Nuclear Security and Japan’s Plutonium Path
At the third Nuclear Security Summit in The Hague, beginning March 24, world leaders will announce new initiatives to secure or eliminate stocks of plutonium and highly-enriched uranium, key building blocks of nuclear weapons that could be stolen by terrorists. But some nations are still producing these materials or plan to begin doing so on an industrial scale.
Japan’s government has just announced a Basic Energy Plan that renews the country’s commitment to plutonium as a fuel for nuclear reactors. The centerpiece of that effort, the Rokkasho Nuclear Fuel Reprocessing Facility, is set to open as early as October 2014 as one of the world’s largest plutonium production installations. The size and suitability of the facility have raised concerns, not only within Japan but in the region and in Washington. What is the status of the policy debate over Japan’s nuclear energy policy, including the Rokkasho plant? Why has Japan’s government chosen to proceed with the plant’s construction and operation? How does the Japanese government plan to deal with the plutonium produced in the plant? And how will Japan’s nuclear energy policy, and especially the operation of Rokkasho, impact efforts to secure and eliminate nuclear materials?

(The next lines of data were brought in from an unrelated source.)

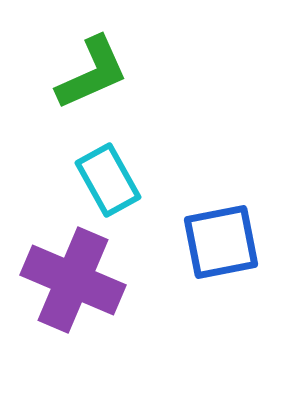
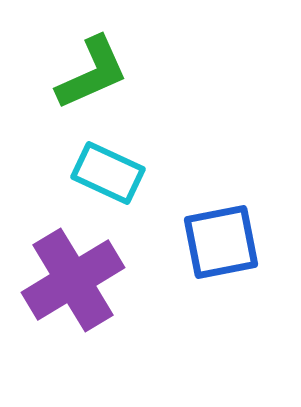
cyan rectangle: moved 7 px up; rotated 36 degrees counterclockwise
purple cross: rotated 36 degrees clockwise
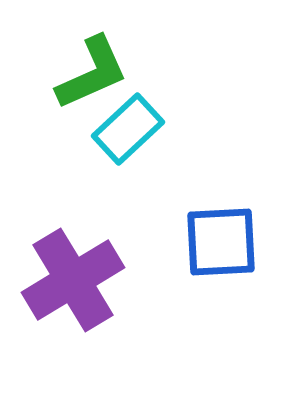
cyan rectangle: moved 20 px right, 44 px up; rotated 68 degrees counterclockwise
blue square: rotated 8 degrees clockwise
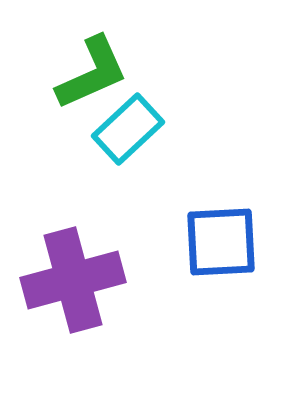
purple cross: rotated 16 degrees clockwise
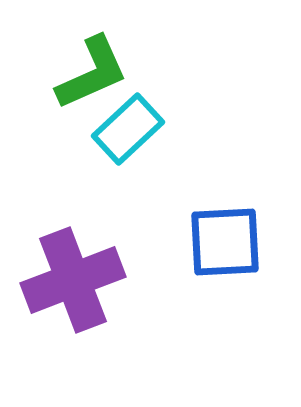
blue square: moved 4 px right
purple cross: rotated 6 degrees counterclockwise
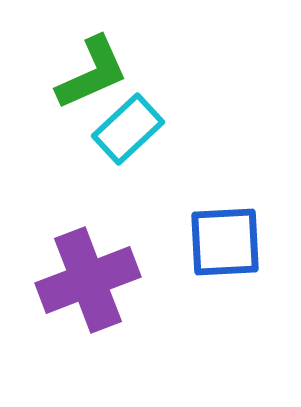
purple cross: moved 15 px right
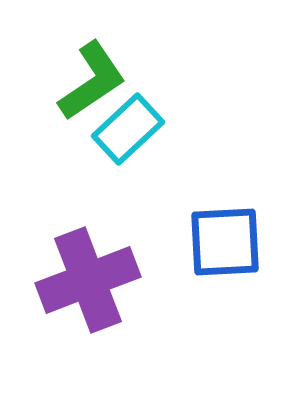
green L-shape: moved 8 px down; rotated 10 degrees counterclockwise
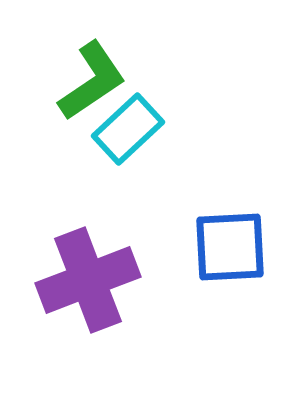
blue square: moved 5 px right, 5 px down
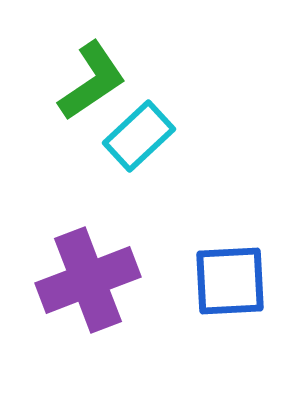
cyan rectangle: moved 11 px right, 7 px down
blue square: moved 34 px down
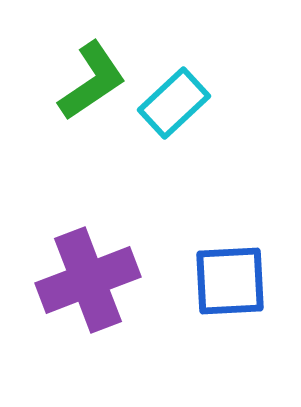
cyan rectangle: moved 35 px right, 33 px up
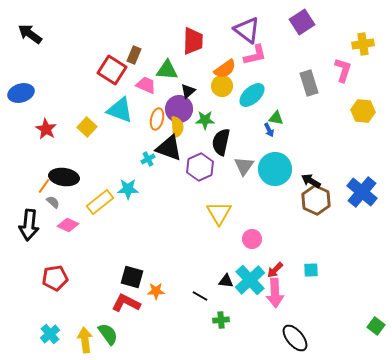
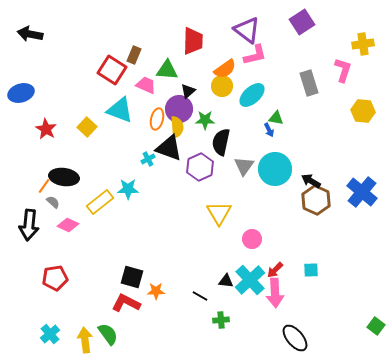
black arrow at (30, 34): rotated 25 degrees counterclockwise
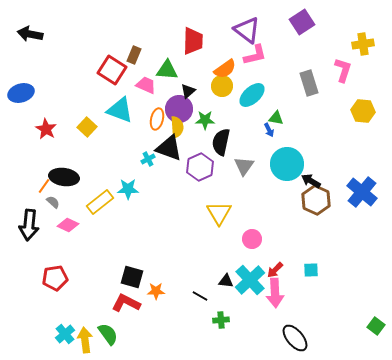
cyan circle at (275, 169): moved 12 px right, 5 px up
cyan cross at (50, 334): moved 15 px right
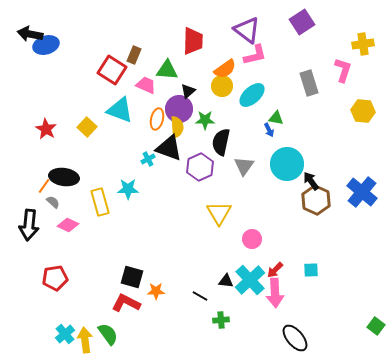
blue ellipse at (21, 93): moved 25 px right, 48 px up
black arrow at (311, 181): rotated 24 degrees clockwise
yellow rectangle at (100, 202): rotated 68 degrees counterclockwise
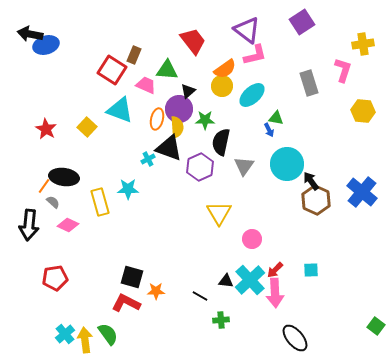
red trapezoid at (193, 41): rotated 40 degrees counterclockwise
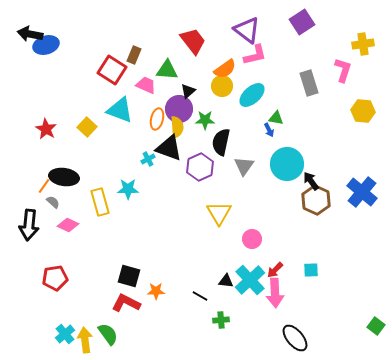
black square at (132, 277): moved 3 px left, 1 px up
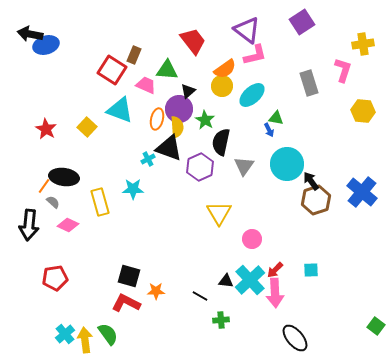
green star at (205, 120): rotated 30 degrees clockwise
cyan star at (128, 189): moved 5 px right
brown hexagon at (316, 200): rotated 16 degrees clockwise
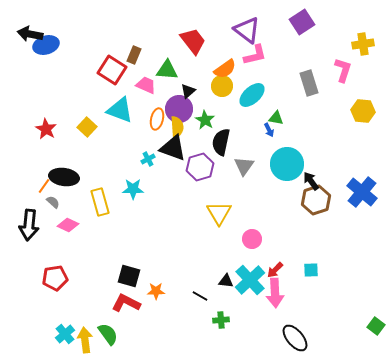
black triangle at (169, 148): moved 4 px right
purple hexagon at (200, 167): rotated 8 degrees clockwise
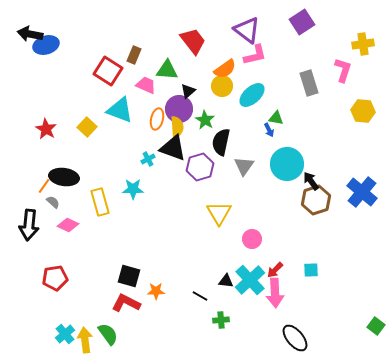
red square at (112, 70): moved 4 px left, 1 px down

On March 14, the Brookings Institution, the Stanley Foundation and the Center for Public Integrity hosted a panel to discuss these issues. Brookings Senior Fellow Robert Einhorn, former special advisor to Secretary of State Hillary Clinton, served as moderator. Panelists included Douglas Birch, senior national security reporter for the Center for Public Integrity; R. Jeffrey Smith, managing editor for national security at the Center for Public Integrity; Matthew Bunn, a principal investigator at the Kennedy School’s Project on Managing the Atom, Harvard University; and Ambassador Nobuyasu Abe, director for the Center for the Promotion of Disarmament and Non-Proliferation and former U.N. undersecretary-general for disarmament affairs.